Immunoassays are biomedical diagnostic tests that help to detect the presence of macromolecules such as proteins, hormones, etc. (and even measure their quantity) in a sample of biochemical interest by making use of the specific antibody-antigen binding reaction. The antigen(s) to be quantified are called analyte(s). Best immunoassays are those that are highly sensitive to their specific analytes. Immunoassays can be used to detect infectious and autoimmune diseases. Immunoassays can be of the following types, depending upon the reagents used:
Enzyme Immunoassays (EIA): These immunoassays make use of certain enzymes. They are also called as Enzyme-lined immunosorbent assays, popularly called as ELISA.
Radioimmunoassay (RIA): These immunoassays use radioactive isotopes.
Fluoroimmunoassay (FIA): These immunoassays use fluorescent materials.
Chemiluminescent immunoassay (CLIA): These immunoassays use chemiluminescent materials.

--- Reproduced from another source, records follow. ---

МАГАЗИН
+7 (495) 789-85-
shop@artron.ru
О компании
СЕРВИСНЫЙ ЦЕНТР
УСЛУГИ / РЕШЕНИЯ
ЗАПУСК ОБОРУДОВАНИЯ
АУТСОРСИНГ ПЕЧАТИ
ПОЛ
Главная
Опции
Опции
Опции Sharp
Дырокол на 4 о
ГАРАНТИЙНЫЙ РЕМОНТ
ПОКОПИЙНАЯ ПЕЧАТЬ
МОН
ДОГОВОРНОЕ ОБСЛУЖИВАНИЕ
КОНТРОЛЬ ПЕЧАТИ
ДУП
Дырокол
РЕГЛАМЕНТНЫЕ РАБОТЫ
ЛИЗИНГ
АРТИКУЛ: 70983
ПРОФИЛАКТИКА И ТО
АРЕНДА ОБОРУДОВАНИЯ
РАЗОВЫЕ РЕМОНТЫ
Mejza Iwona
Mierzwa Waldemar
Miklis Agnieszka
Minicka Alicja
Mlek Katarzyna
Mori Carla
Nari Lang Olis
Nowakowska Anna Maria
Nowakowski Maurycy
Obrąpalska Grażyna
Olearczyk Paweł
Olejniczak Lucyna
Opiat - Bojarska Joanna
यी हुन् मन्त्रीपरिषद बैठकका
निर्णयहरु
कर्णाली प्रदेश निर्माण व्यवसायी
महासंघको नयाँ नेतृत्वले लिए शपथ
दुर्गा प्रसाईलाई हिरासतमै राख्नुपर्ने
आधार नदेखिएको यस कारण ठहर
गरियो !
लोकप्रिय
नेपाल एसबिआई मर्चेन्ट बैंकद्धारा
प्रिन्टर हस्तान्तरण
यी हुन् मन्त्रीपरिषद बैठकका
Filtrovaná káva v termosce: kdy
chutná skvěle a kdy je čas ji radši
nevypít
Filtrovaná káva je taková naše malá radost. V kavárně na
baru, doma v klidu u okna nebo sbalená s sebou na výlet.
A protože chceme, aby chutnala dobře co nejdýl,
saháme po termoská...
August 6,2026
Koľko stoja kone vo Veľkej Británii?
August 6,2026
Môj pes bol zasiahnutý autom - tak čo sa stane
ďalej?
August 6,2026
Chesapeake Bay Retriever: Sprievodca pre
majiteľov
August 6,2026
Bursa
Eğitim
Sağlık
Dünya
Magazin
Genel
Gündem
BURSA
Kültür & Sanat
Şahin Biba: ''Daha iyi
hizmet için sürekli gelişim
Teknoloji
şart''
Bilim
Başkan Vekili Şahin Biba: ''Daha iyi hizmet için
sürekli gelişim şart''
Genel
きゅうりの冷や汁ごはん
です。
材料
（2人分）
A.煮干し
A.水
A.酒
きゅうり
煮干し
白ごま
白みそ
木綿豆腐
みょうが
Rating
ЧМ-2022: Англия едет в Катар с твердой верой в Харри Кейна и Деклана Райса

Counting Immunoassay (CIA): These immunoassays employ particle-counting technique.
The reagents can be labeled as well as unlabelled. In case of the labelled ones, immunoassays can be classified as homogenous and heterogeneous. Heterogeneous immunoassays can be classified as "competitive" (when the analyte has to compete with the labeled antigen for binding with the antibody in the immunoassay) and "non-competitive" immunoassays (when the analye first gets bound to the antibody to which the labeled antigen gets bound afterwards).